BEGIN Provided information

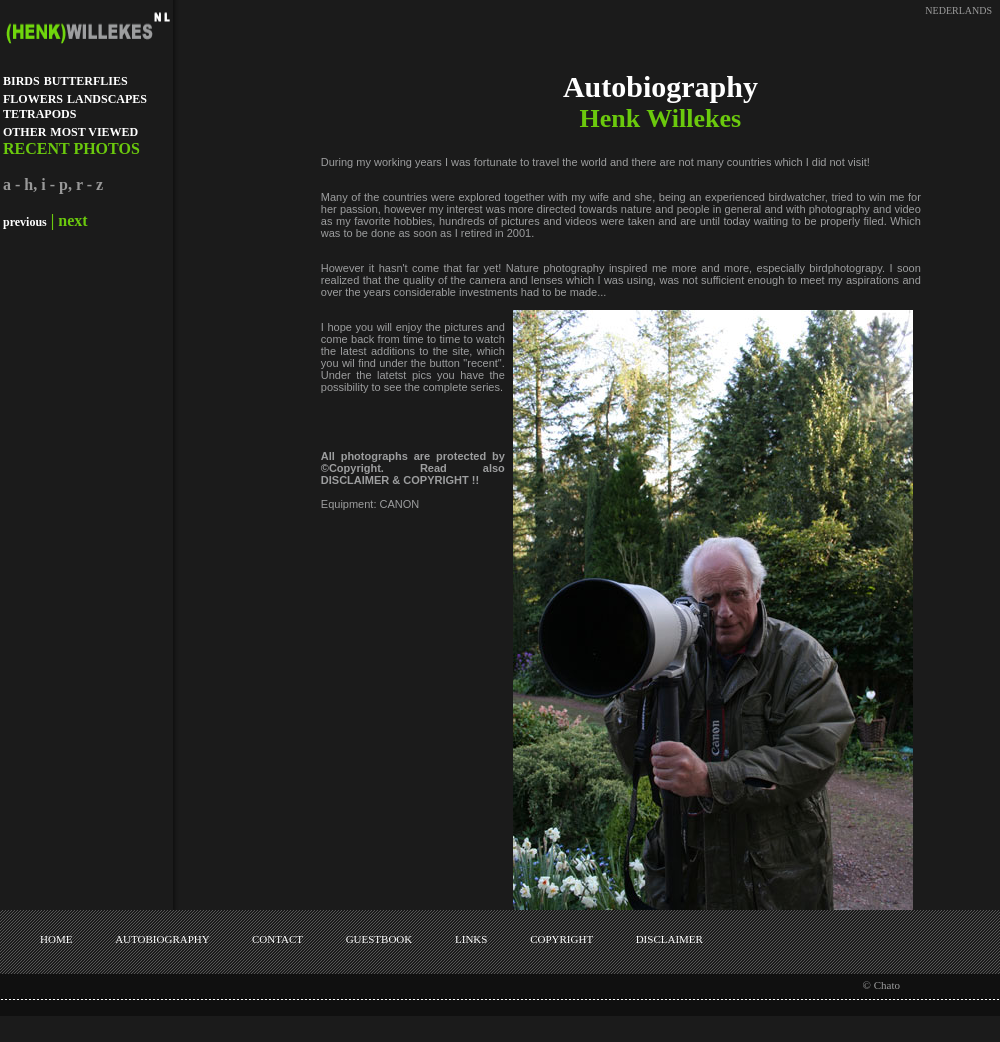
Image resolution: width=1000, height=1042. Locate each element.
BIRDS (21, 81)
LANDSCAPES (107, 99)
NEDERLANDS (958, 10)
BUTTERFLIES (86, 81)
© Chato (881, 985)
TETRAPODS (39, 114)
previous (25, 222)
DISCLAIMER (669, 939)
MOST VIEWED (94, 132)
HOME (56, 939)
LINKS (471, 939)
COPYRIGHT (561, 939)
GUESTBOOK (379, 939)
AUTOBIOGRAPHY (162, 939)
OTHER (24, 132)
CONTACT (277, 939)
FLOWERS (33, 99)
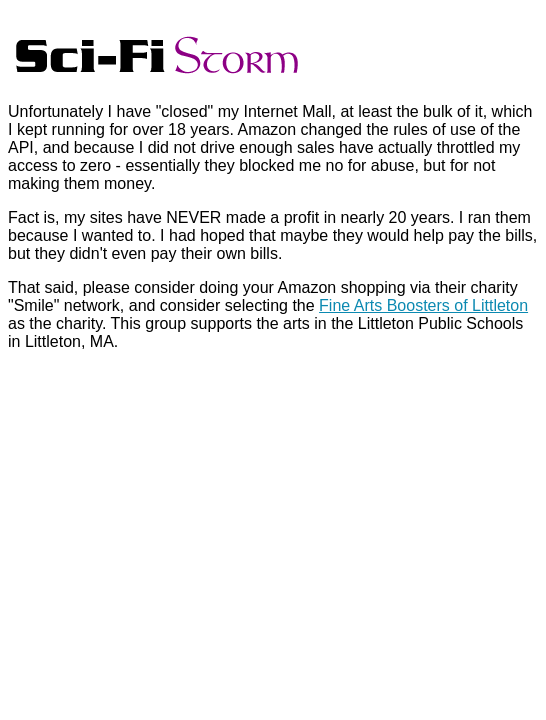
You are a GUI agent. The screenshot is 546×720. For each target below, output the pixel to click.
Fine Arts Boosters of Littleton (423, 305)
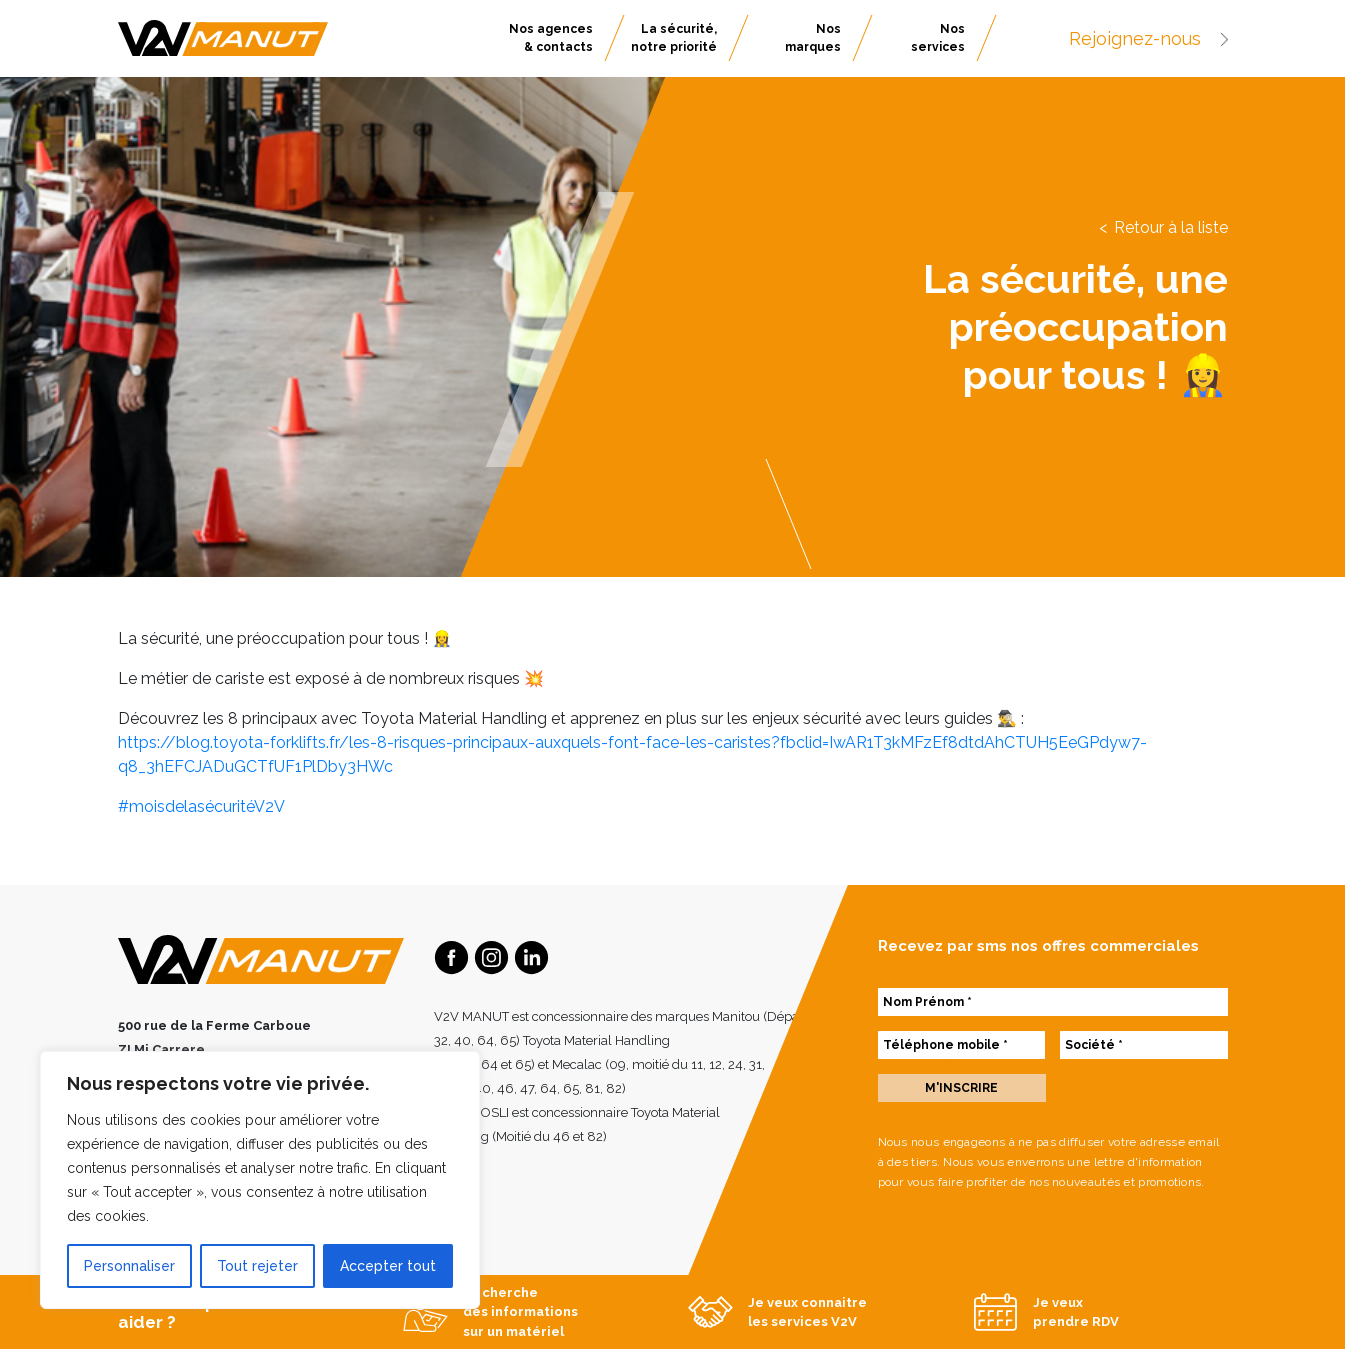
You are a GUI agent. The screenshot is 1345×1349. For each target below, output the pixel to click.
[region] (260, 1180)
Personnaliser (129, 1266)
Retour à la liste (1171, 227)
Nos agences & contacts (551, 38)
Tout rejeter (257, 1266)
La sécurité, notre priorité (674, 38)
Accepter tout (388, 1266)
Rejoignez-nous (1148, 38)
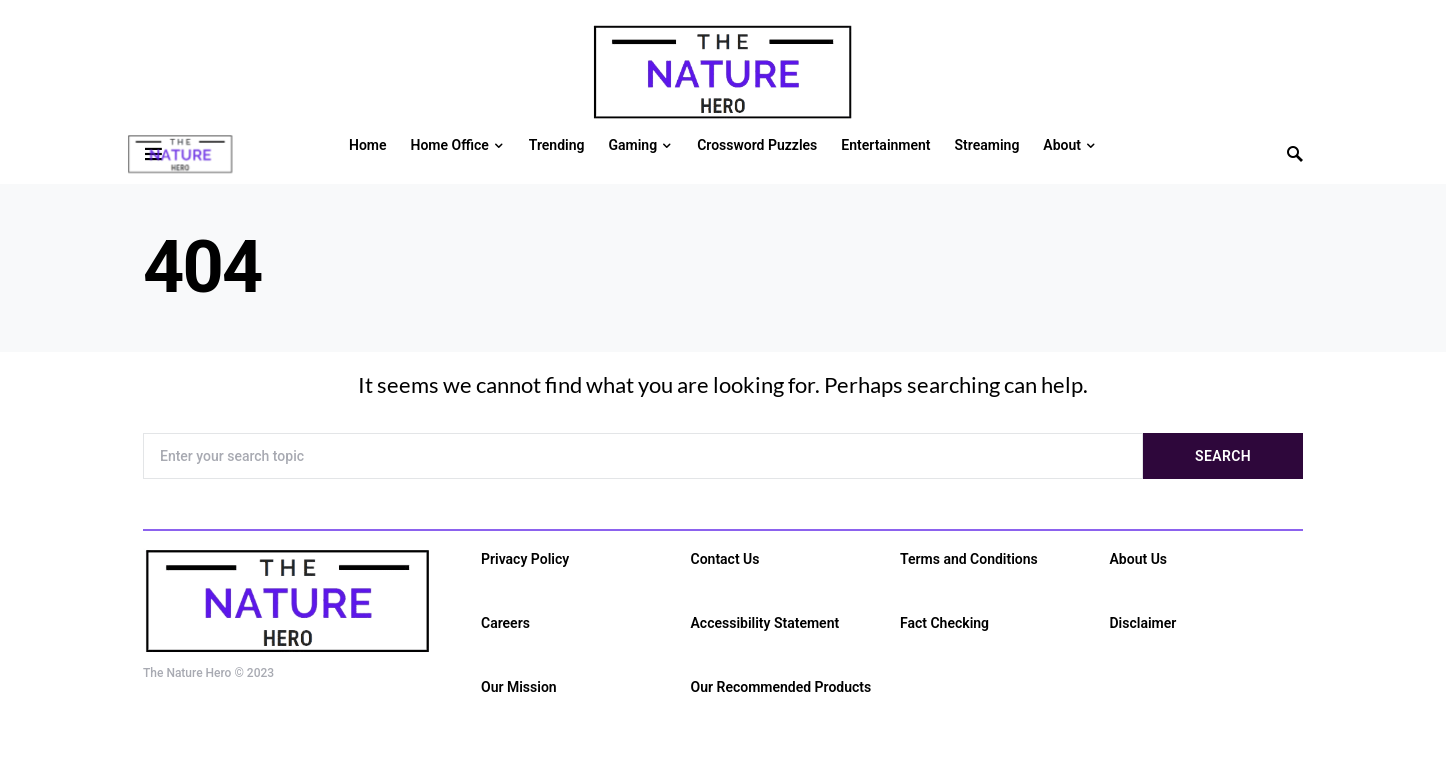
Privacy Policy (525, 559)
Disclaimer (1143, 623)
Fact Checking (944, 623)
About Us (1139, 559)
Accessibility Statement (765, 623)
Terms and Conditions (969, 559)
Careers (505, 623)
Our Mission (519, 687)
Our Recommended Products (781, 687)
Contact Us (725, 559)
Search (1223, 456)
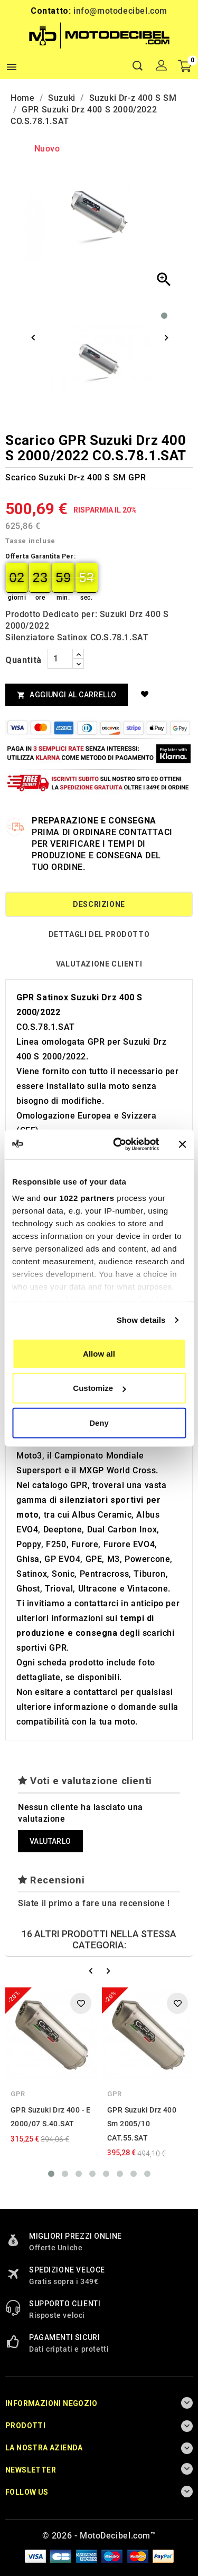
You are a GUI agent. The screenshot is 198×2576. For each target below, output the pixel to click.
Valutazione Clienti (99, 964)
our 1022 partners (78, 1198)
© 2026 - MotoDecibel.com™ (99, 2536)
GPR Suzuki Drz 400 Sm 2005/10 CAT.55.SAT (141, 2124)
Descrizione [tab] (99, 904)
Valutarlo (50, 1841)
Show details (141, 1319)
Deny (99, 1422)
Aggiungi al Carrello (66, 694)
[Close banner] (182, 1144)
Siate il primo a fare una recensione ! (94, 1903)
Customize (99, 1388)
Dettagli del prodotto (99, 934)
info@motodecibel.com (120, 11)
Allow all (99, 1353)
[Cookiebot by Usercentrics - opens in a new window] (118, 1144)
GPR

END Provided information

Description of the task: Word for word, print all of the data; skip the pictures.

Output of the task:
Image resolution: width=1000, height=1042. Locate each element.
BIRDS (21, 81)
LANDSCAPES (107, 99)
NEDERLANDS (958, 10)
BUTTERFLIES (86, 81)
© Chato (881, 985)
TETRAPODS (39, 114)
previous (25, 222)
DISCLAIMER (669, 939)
MOST VIEWED (94, 132)
HOME (56, 939)
LINKS (471, 939)
COPYRIGHT (561, 939)
GUESTBOOK (379, 939)
AUTOBIOGRAPHY (162, 939)
OTHER (24, 132)
CONTACT (277, 939)
FLOWERS (33, 99)
You are a GUI agent. The screenshot is 546×720. For each target below, output the pixel to click.
Fine Arts Boosters of Littleton (423, 305)
You are a GUI agent. The screenshot is 1345×1349. For each target below, output the pixel to click.
[region] (260, 1180)
Personnaliser (129, 1266)
Retour à la liste (1171, 227)
Nos agences & contacts (551, 38)
Tout rejeter (257, 1266)
La sécurité, notre priorité (674, 38)
Accepter tout (388, 1266)
Rejoignez-nous (1148, 38)
Privacy Policy (525, 559)
Disclaimer (1143, 623)
Fact Checking (944, 623)
About Us (1139, 559)
Accessibility Statement (765, 623)
Terms and Conditions (969, 559)
Careers (505, 623)
Our Mission (519, 687)
Our Recommended Products (781, 687)
Contact Us (725, 559)
Search (1223, 456)
You are a GUI agent. The screenshot is 198×2576. For each target below, output the pixel to click.
Valutazione Clienti (99, 964)
our 1022 partners (78, 1198)
© 2026 - MotoDecibel.com™ (99, 2536)
GPR Suzuki Drz 400 Sm 2005/10 CAT.55.SAT (141, 2124)
Descrizione [tab] (99, 904)
Valutarlo (50, 1841)
Show details (141, 1319)
Deny (99, 1422)
Aggiungi al Carrello (66, 694)
[Close banner] (182, 1144)
Siate il primo a fare una recensione ! (94, 1903)
Customize (99, 1388)
Dettagli del prodotto (99, 934)
info@motodecibel.com (120, 11)
Allow all (99, 1353)
[Cookiebot by Usercentrics - opens in a new window] (118, 1144)
GPR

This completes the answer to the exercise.